What is being asked >>
Go to the line with "Damen-Pumps aus Leder 121303000000 (Beige)" in the records below, then output it and each following line exactly, up to and including the line with "diálogo de saberes". Skip pictures and add nothing.

Data to process >>
╭──
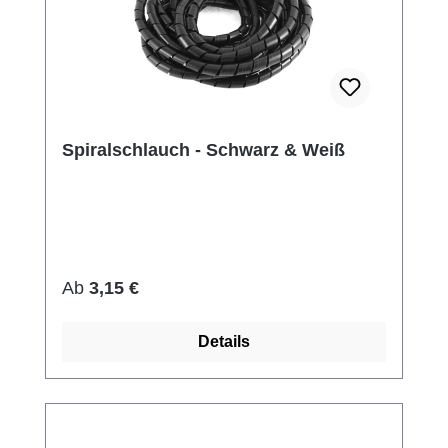
Spiralschlauch - Schwarz & Weiß
Regulärer Preis:
Ab
3,15 €
Details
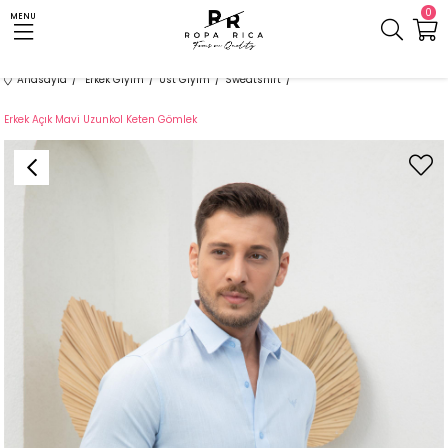
0
MENU
Anasayfa
Erkek Giyim
Üst Giyim
Sweatshirt
Erkek Açık Mavi Uzunkol Keten Gömlek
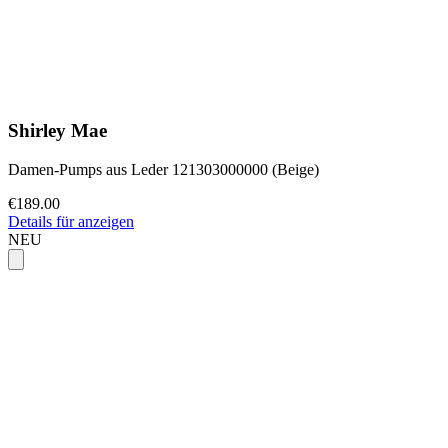
Shirley Mae
Damen-Pumps aus Leder 121303000000 (Beige)
€189.00
Details für anzeigen
NEU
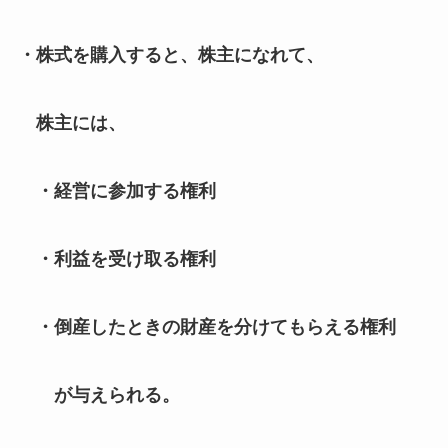
・株式を購入すると、株主になれて、
株主には、
・経営に参加する権利
・利益を受け取る権利
・倒産したときの財産を分けてもらえる権利
が与えられる。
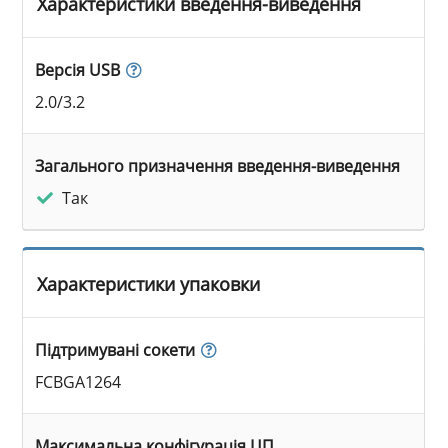
Характеристики введення-виведення
Версія USB
2.0/3.2
Загального призначення введення-виведення
Так
Характеристики упаковки
Підтримувані сокети
FCBGA1264
Максимальна конфігурація ЦП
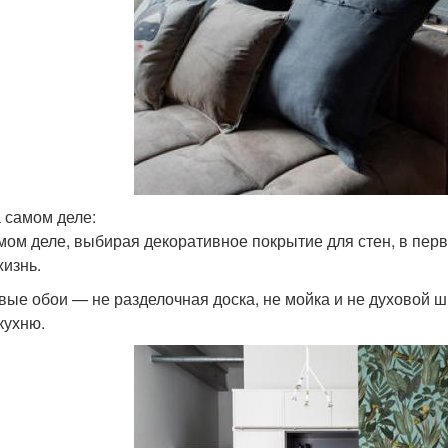
а самом деле:
мом деле, выбирая декоративное покрытие для стен, в перв
жизнь.
вые обои — не разделочная доска, не мойка и не духовой шк
кухню.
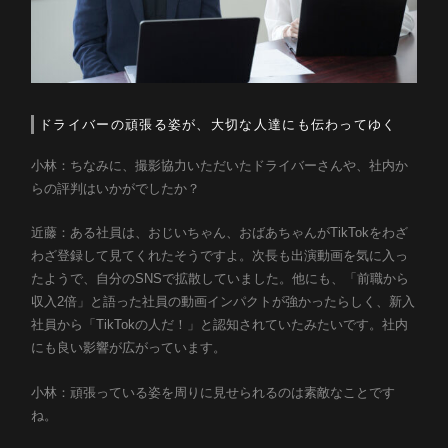
ドライバーの頑張る姿が、大切な人達にも伝わってゆく
小林：ちなみに、撮影協力いただいたドライバーさんや、社内か
らの評判はいかがでしたか？
近藤：ある社員は、おじいちゃん、おばあちゃんがTikTokをわざ
わざ登録して見てくれたそうですよ。次長も出演動画を気に入っ
たようで、自分のSNSで拡散していました。他にも、「前職から
収入2倍」と語った社員の動画インパクトが強かったらしく、新入
社員から「TikTokの人だ！」と認知されていたみたいです。社内
にも良い影響が広がっています。
小林：頑張っている姿を周りに見せられるのは素敵なことです
ね。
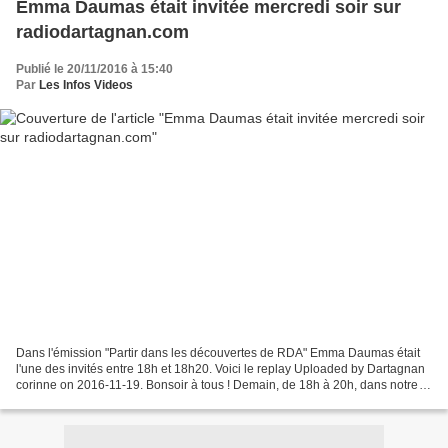
Emma Daumas était invitée mercredi soir sur
radiodartagnan.com
Publié le 20/11/2016 à 15:40
Par
Les Infos Videos
Dans l'émission "Partir dans les découvertes de RDA" Emma Daumas était
l'une des invités entre 18h et 18h20. Voici le replay Uploaded by Dartagnan
corinne on 2016-11-19. Bonsoir à tous ! Demain, de 18h à 20h, dans notre
émission "Partir dans les découvertes...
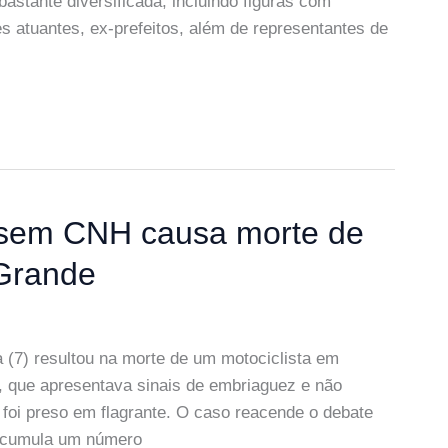
bastante diversificada, incluindo figuras com
s atuantes, ex-prefeitos, além de representantes de
 sem CNH causa morte de
Grande
 (7) resultou na morte de um motociclista em
, que apresentava sinais de embriaguez e não
, foi preso em flagrante. O caso reacende o debate
á acumula um número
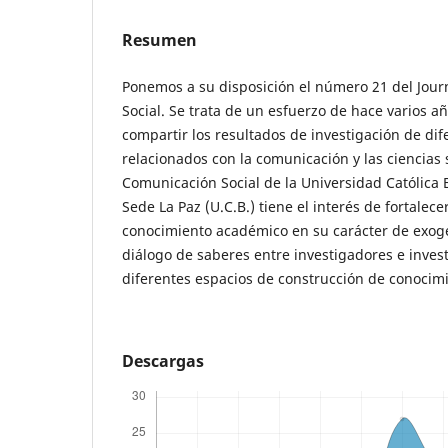
Resumen
Ponemos a su disposición el número 21 del Jou
Social. Se trata de un esfuerzo de hace varios añ
compartir los resultados de investigación de d
relacionados con la comunicación y las ciencias 
Comunicación Social de la Universidad Católica
Sede La Paz (U.C.B.) tiene el interés de fortalecer
conocimiento académico en su carácter de exog
diálogo de saberes entre investigadores e inve
diferentes espacios de construcción de conocimi
Descargas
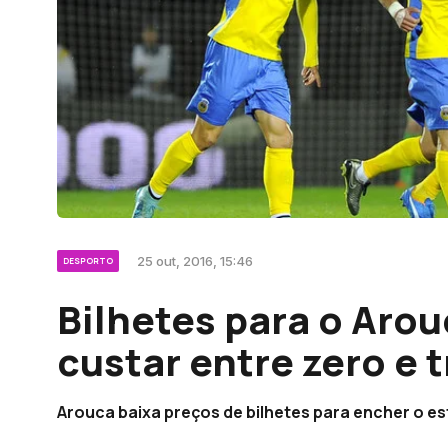
25 out, 2016, 15:46
DESPORTO
Bilhetes para o Aro
custar entre zero e 
Arouca baixa preços de bilhetes para encher o e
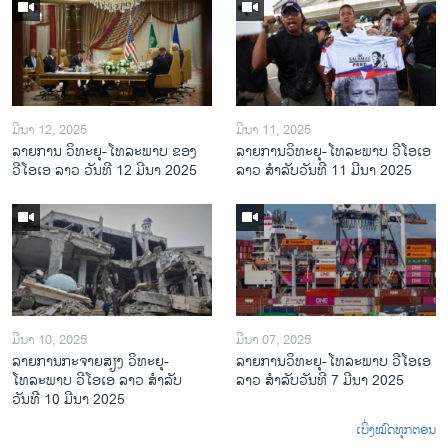
ມີນາ 12, 2025
ມີນາ 11, 2025
ລາຍການ ວິທະຍຸ-ໂທລະພາບ ຂອງ
ລາຍການວິ​ທະ​ຍຸ-ໂທ​ລະ​ພາບ ວີໂອເອ
ວີໂອເອ ລາວ ວັນທີ 12 ມີນາ 2025
ລາວ ສຳ​ລັບ​ວັນ​ທີ 11 ມີ​ນາ 2025
ມີນາ 10, 2025
ມີນາ 07, 2025
ລາຍການກະຈາຍສຽງ ວິທະຍຸ-
ລາຍການ​ວິ​ທະ​ຍ​ຸ-ໂທ​ລະ​ພາບ ວີໂອເອ
ໂທລະພາບ ວີໂອເອ ລາວ ສຳລັບ
ລາວ ສຳ​ລັບ​ວັນ​ທີ 7 ມີ​ນາ 2025
ວັນທີ 10 ມີນາ 2025
ເບິ່ງໝົດທຸກຕອນ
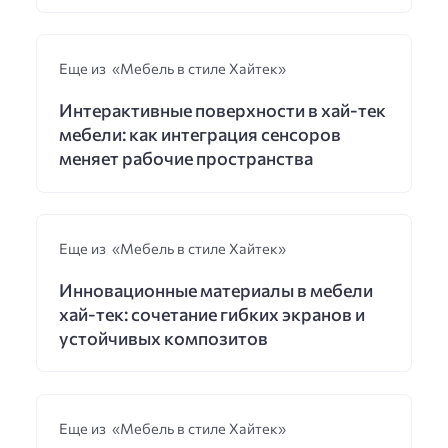
Еще из «Мебель в стиле Хайтек»
Интерактивные поверхности в хай-тек
мебели: как интеграция сенсоров
меняет рабочие пространства
Еще из «Мебель в стиле Хайтек»
Инновационные материалы в мебели
хай-тек: сочетание гибких экранов и
устойчивых композитов
Еще из «Мебель в стиле Хайтек»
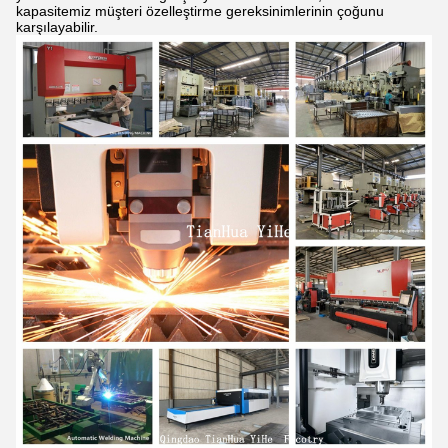
kapasitemiz müşteri özelleştirme gereksinimlerinin çoğunu
karşılayabilir.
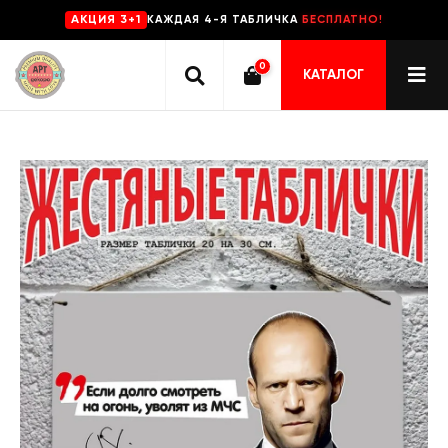
КАЖДАЯ 4-Я ТАБЛИЧКА
БЕСПЛАТНО!
AKЦИЯ 3+1
0
КАТАЛОГ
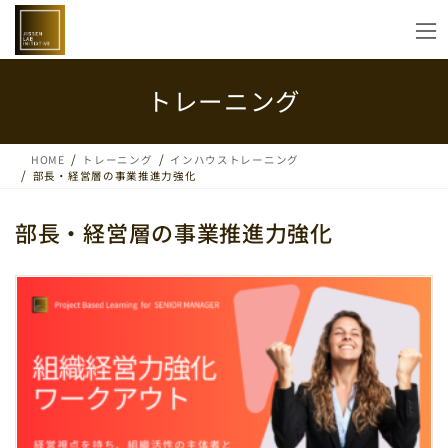
コ
ナ
ン
ビ
テ
ゲ
ン
ー
ツ
シ
トレーニング
へ
ョ
ス
ン
キ
に
HOME
トレーニング
インハウストレーニング
ッ
移
部長・経営層の事業推進力強化
プ
動
部長・経営層の事業推進力強化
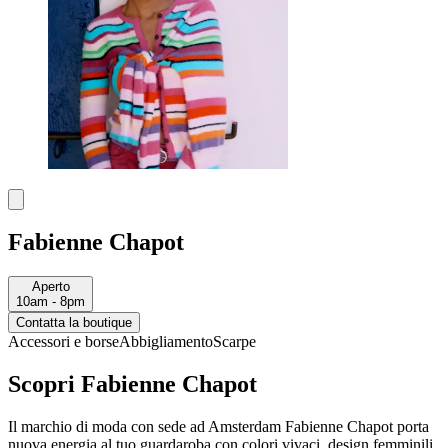
Fabienne Chapot
Aperto
10am - 8pm
Contatta la boutique
Accessori e borse
Abbigliamento
Scarpe
Scopri Fabienne Chapot
Il marchio di moda con sede ad Amsterdam Fabienne Chapot porta
nuova energia al tuo guardaroba con colori vivaci, design femminili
╰──
Final answer >>
Damen-Pumps aus Leder 121303000000 (Beige)
€189.00
Details für anzeigen
NEU
・株式を購入すると、株主になれて、
株主には、
・経営に参加する権利
・利益を受け取る権利
・倒産したときの財産を分けてもらえる権利
が与えられる。
Характеристики введення-виведення
Версія USB
2.0/3.2
Загального призначення введення-виведення
Так
Характеристики упаковки
Підтримувані сокети
FCBGA1264
Максимальна конфігурація ЦП
а самом деле:
мом деле, выбирая декоративное покрытие для стен, в перв
жизнь.
вые обои — не разделочная доска, не мойка и не духовой шк
кухню.
ドライバーの頑張る姿が、大切な人達にも伝わってゆく
小林：ちなみに、撮影協力いただいたドライバーさんや、社内か
らの評判はいかがでしたか？
近藤：ある社員は、おじいちゃん、おばあちゃんがTikTokをわざ
わざ登録して見てくれたそうですよ。次長も出演動画を気に入っ
たようで、自分のSNSで拡散していました。他にも、「前職から
収入2倍」と語った社員の動画インパクトが強かったらしく、新入
社員から「TikTokの人だ！」と認知されていたみたいです。社内
にも良い影響が広がっています。
小林：頑張っている姿を周りに見せられるのは素敵なことです
ね。
Emma Daumas était invitée mercredi soir sur
radiodartagnan.com
Publié le 20/11/2016 à 15:40
Par
Les Infos Videos
Dans l'émission "Partir dans les découvertes de RDA" Emma Daumas était
l'une des invités entre 18h et 18h20. Voici le replay Uploaded by Dartagnan
corinne on 2016-11-19. Bonsoir à tous ! Demain, de 18h à 20h, dans notre
émission "Partir dans les découvertes...
bastante diversificada, incluindo figuras com
s atuantes, ex-prefeitos, além de representantes de
 sem CNH causa morte de
Grande
 (7) resultou na morte de um motociclista em
, que apresentava sinais de embriaguez e não
, foi preso em flagrante. O caso reacende o debate
á acumula um número
Resumen
Ponemos a su disposición el número 21 del Jou
Social. Se trata de un esfuerzo de hace varios añ
compartir los resultados de investigación de d
relacionados con la comunicación y las ciencias 
Comunicación Social de la Universidad Católica
Sede La Paz (U.C.B.) tiene el interés de fortalecer
conocimiento académico en su carácter de exog
diálogo de saberes entre investigadores e inve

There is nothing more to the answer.